((

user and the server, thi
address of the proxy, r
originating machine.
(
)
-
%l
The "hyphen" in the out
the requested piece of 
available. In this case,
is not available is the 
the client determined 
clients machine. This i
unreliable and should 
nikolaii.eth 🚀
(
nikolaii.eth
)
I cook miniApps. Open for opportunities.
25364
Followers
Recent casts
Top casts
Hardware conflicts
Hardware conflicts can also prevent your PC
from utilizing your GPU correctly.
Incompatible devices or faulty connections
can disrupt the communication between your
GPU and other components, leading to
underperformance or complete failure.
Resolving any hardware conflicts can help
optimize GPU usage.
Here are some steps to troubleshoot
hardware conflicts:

))
((

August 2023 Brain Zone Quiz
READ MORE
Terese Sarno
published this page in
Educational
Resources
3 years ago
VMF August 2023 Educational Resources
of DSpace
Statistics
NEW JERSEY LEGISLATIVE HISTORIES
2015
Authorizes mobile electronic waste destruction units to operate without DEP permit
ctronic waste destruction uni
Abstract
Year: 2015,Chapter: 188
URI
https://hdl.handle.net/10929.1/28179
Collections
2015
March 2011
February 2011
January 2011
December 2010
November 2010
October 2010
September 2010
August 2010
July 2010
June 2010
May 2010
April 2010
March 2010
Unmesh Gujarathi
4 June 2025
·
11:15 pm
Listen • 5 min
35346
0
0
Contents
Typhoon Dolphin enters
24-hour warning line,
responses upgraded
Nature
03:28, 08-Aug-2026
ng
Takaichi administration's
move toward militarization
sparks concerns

))

### Your objective:
Your answer should consist solely of the lines above from the line with "November 2010" to the line with "sparks concerns", both included, reproduced exactly.

### Completed exercise:
November 2010
October 2010
September 2010
August 2010
July 2010
June 2010
May 2010
April 2010
March 2010
Unmesh Gujarathi
4 June 2025
·
11:15 pm
Listen • 5 min
35346
0
0
Contents
Typhoon Dolphin enters
24-hour warning line,
responses upgraded
Nature
03:28, 08-Aug-2026
ng
Takaichi administration's
move toward militarization
sparks concerns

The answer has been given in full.